WHAT YOU HAVE TO DO: Please reproduce the entries that follow without a single difference.

(Extracted page text data)

####

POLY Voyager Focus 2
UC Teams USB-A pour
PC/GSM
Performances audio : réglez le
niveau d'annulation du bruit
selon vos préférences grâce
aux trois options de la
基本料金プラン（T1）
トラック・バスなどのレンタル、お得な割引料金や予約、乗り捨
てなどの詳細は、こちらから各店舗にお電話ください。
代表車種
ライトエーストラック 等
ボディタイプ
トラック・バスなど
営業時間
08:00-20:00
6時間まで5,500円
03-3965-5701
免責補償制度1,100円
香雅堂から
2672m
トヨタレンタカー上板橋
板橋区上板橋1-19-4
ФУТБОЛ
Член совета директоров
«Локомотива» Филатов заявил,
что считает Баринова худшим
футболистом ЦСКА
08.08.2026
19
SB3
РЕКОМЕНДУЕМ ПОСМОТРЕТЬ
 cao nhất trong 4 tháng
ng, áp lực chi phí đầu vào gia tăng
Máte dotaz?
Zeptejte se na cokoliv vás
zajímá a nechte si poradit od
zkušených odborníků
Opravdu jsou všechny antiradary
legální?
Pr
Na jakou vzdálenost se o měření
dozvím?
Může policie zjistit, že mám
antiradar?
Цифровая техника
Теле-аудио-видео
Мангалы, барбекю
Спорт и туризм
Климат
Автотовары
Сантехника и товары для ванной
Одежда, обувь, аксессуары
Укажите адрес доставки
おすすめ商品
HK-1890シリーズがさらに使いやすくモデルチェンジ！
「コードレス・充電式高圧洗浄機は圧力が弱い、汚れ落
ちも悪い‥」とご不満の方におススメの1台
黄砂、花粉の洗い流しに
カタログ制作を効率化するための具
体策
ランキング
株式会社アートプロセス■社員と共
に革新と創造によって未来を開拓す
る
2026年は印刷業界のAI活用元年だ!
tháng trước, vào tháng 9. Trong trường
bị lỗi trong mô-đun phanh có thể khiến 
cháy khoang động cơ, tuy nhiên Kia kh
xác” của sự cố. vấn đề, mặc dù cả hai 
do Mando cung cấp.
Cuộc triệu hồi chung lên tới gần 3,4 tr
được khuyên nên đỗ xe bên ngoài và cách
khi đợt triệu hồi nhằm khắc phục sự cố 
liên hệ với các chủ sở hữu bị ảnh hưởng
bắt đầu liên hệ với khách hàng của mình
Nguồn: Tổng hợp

####

EXERCISE RESPONSE:
POLY Voyager Focus 2
UC Teams USB-A pour
PC/GSM
Performances audio : réglez le
niveau d'annulation du bruit
selon vos préférences grâce
aux trois options de la
基本料金プラン（T1）
トラック・バスなどのレンタル、お得な割引料金や予約、乗り捨
てなどの詳細は、こちらから各店舗にお電話ください。
代表車種
ライトエーストラック 等
ボディタイプ
トラック・バスなど
営業時間
08:00-20:00
6時間まで5,500円
03-3965-5701
免責補償制度1,100円
香雅堂から
2672m
トヨタレンタカー上板橋
板橋区上板橋1-19-4
ФУТБОЛ
Член совета директоров
«Локомотива» Филатов заявил,
что считает Баринова худшим
футболистом ЦСКА
08.08.2026
19
SB3
РЕКОМЕНДУЕМ ПОСМОТРЕТЬ
 cao nhất trong 4 tháng
ng, áp lực chi phí đầu vào gia tăng
Máte dotaz?
Zeptejte se na cokoliv vás
zajímá a nechte si poradit od
zkušených odborníků
Opravdu jsou všechny antiradary
legální?
Pr
Na jakou vzdálenost se o měření
dozvím?
Může policie zjistit, že mám
antiradar?
Цифровая техника
Теле-аудио-видео
Мангалы, барбекю
Спорт и туризм
Климат
Автотовары
Сантехника и товары для ванной
Одежда, обувь, аксессуары
Укажите адрес доставки
おすすめ商品
HK-1890シリーズがさらに使いやすくモデルチェンジ！
「コードレス・充電式高圧洗浄機は圧力が弱い、汚れ落
ちも悪い‥」とご不満の方におススメの1台
黄砂、花粉の洗い流しに
カタログ制作を効率化するための具
体策
ランキング
株式会社アートプロセス■社員と共
に革新と創造によって未来を開拓す
る
2026年は印刷業界のAI活用元年だ!
tháng trước, vào tháng 9. Trong trường
bị lỗi trong mô-đun phanh có thể khiến 
cháy khoang động cơ, tuy nhiên Kia kh
xác” của sự cố. vấn đề, mặc dù cả hai 
do Mando cung cấp.
Cuộc triệu hồi chung lên tới gần 3,4 tr
được khuyên nên đỗ xe bên ngoài và cách
khi đợt triệu hồi nhằm khắc phục sự cố 
liên hệ với các chủ sở hữu bị ảnh hưởng
bắt đầu liên hệ với khách hàng của mình
Nguồn: Tổng hợp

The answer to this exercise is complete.